Mähler Niklas, Cheregi Otilia, Funk Christiane, Netotea Sergiu, Hvidsten Torgeir R
Department of Chemistry, Biotechnology and Food Science, Norwegian University of Life Sciences, Ås, Norway.
Department of Chemistry, Umeå University, Umeå, Sweden.
PLoS One. 2014 Nov 24;9(11):e113496. doi: 10.1371/journal.pone.0113496. eCollection 2014.
Despite being a highly studied model organism, most genes of the cyanobacterium Synechocystis sp. PCC 6803 encode proteins with completely unknown function. To facilitate studies of gene regulation in Synechocystis, we have developed Synergy (http://synergy.plantgenie.org), a web application integrating co-expression networks and regulatory motif analysis.

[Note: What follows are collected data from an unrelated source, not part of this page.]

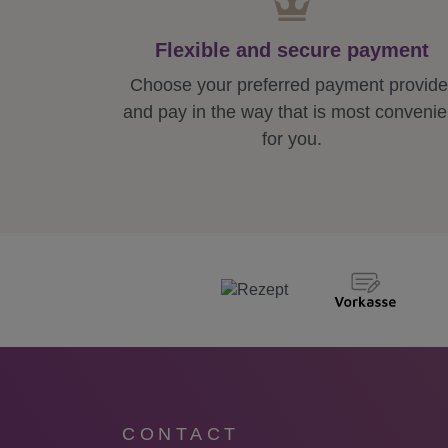
Flexible and secure payment
Choose your preferred payment provide
and pay in the way that is most convenie
for you.
CONTACT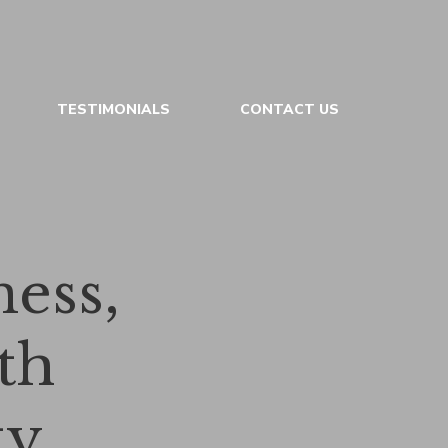
TESTIMONIALS
CONTACT US
ess,
th
ty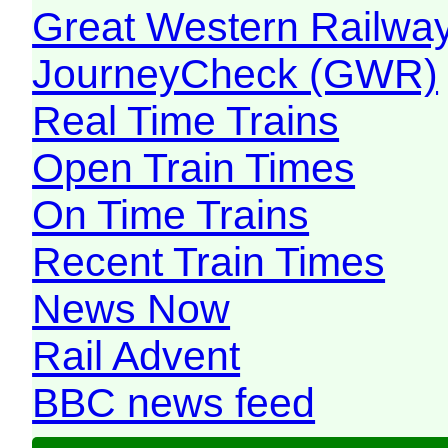
Great Western Railw
JourneyCheck (GWR)
Real Time Trains
Open Train Times
On Time Trains
Recent Train Times
News Now
Rail Advent
BBC news feed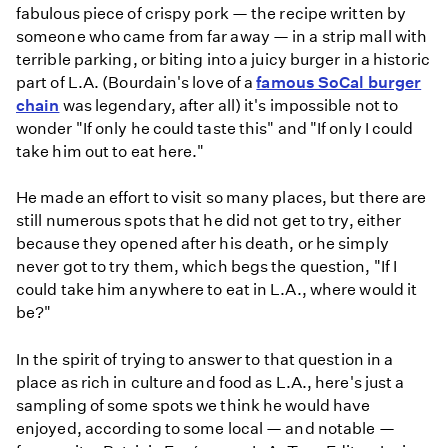
fabulous piece of crispy pork — the recipe written by
someone who came from far away — in a strip mall with
terrible parking, or biting into a juicy burger in a historic
part of L.A. (Bourdain's love of a
famous SoCal burger
chain
was legendary, after all) it's impossible not to
wonder "If only he could taste this" and "If only I could
take him out to eat here."
He made an effort to visit so many places, but there are
still numerous spots that he did not get to try, either
because they opened after his death, or he simply
never got to try them, which begs the question, "If I
could take him anywhere to eat in L.A., where would it
be?"
In the spirit of trying to answer to that question in a
place as rich in culture and food as L.A., here's just a
sampling of some spots we think he would have
enjoyed, according to some local — and notable —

Co-expression networks were inferred from publicly available microarray experiments, while regulatory motifs were identified using a phylogenetic footprinting approach. Automatically discovered motifs were shown to be enriched in the network neighborhoods of regulatory proteins much more often than in the neighborhoods of non-regulatory genes, showing that the data provide a sound starting point for studying gene regulation in Synechocystis. Concordantly, we provide several case studies demonstrating that Synergy can be used to find biologically relevant regulatory mechanisms in Synechocystis. Synergy can be used to interactively perform analyses such as gene/motif search, network visualization and motif/function enrichment. Considering the importance of Synechocystis for photosynthesis and biofuel research, we believe that Synergy will become a valuable resource to the research community.

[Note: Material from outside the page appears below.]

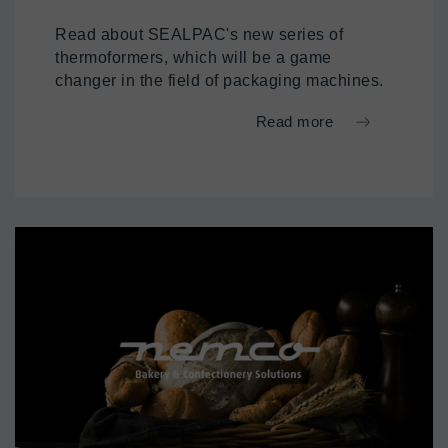
Read about SEALPAC's new series of
thermoformers, which will be a game
changer in the field of packaging machines.
Read more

尽管集胞藻PCC 6803是一种经过深入研究的模式生物,但该蓝藻的大多数基因编码的蛋白质功能完全未知。为了便于对集胞藻中的基因调控进行研究,我们开发了Synergy(http://synergy.plantgenie.org),这是一个整合了共表达网络和调控基序分析的网络应用程序。共表达网络是从公开的微阵列实验中推断出来的,而调控基序则使用系统发育足迹法进行识别。结果表明,自动发现的基序在调控蛋白的网络邻域中比在非调控基因的邻域中富集的频率要高得多,这表明这些数据为研究集胞藻中的基因调控提供了一个可靠的起点。同样,我们提供了几个案例研究,证明Synergy可用于在集胞藻中找到生物学上相关的调控机制。Synergy可用于交互式地执行诸如基因/基序搜索、网络可视化和基序/功能富集等分析。考虑到集胞藻在光合作用和生物燃料研究中的重要性,我们相信Synergy将成为研究界的宝贵资源。